I actually got to read this Ed Sherman column on the death of the Western as it appeared in the Chicago Tribune. And I wonder how many people at the Tour realize what the "Western Open" name has meant to pro golf? Doesn't matter now.
Officials, using well-rehearsed lines, tried to explain why Chicago golf fans shouldn't feel jilted.
"We really don't look at it as abandoning Chicago," the PGA Tour's Tom Wade said. "We look at it as really upgrading and bringing a top-level, world-class event to Chicago."
How much of an upgrade do we need?
Sure, the September field will be deeper, but Tiger Woods and Vijay Singh are Western Open regulars and Phil Mickelson is an occasional visitor.
Are the crowds, which average in the high 40,000 range on the weekend, going to be substantially bigger because Retief Goosen is in the field? I'd rather see Woods every year and take a pass on Goosen.

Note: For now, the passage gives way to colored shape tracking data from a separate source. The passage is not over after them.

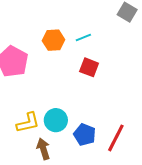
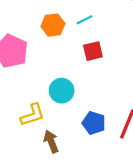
red square: (89, 67) -> (93, 51), turned -30
cyan circle: (56, 120) -> (62, 91), moved

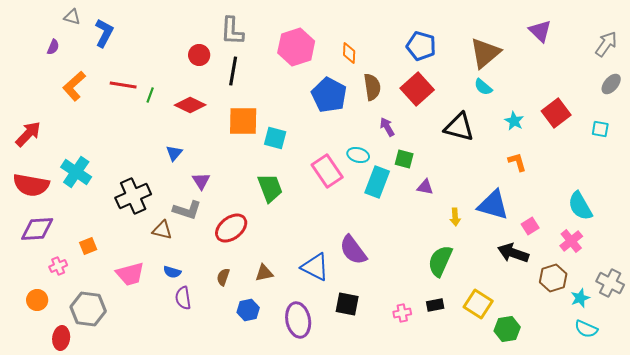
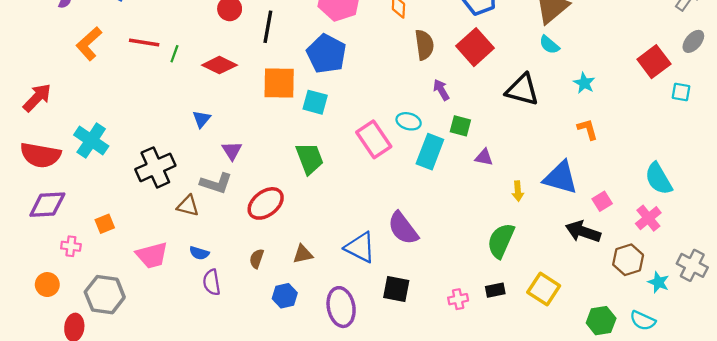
blue pentagon: (329, 95) -> (326, 54), moved
red square: (556, 113) -> (654, 62), moved
pink cross: (58, 266) -> (71, 246), turned 30
cyan star: (580, 298) -> (658, 282), turned -30
green hexagon: (507, 329) -> (601, 321), moved
cyan semicircle: (586, 329) -> (643, 321), moved

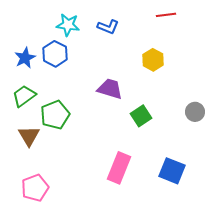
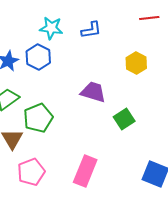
blue L-shape: (108, 27) -> (91, 30), turned -30
pink rectangle: (119, 168) -> (85, 171), moved
pink pentagon: (35, 188) -> (31, 172), moved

The fact is, a strong local sponsor never would have allowed the tournament to be moved.
It remains a mystery why, after Motorola bowed out in 1999, a Chicago-area company never stepped up to support the event.
Now BMW, for a substantial $12 million to $14 million per year investment in sponsor costs, has renamed the tournament. It's hard to see the Western Open name go, but at least Evans Scholars will see a major boost in funding. That's one upgrade we can accept.
It wasn't BMW's decision to rotate tournament locations. That ruling came from the PGA Tour.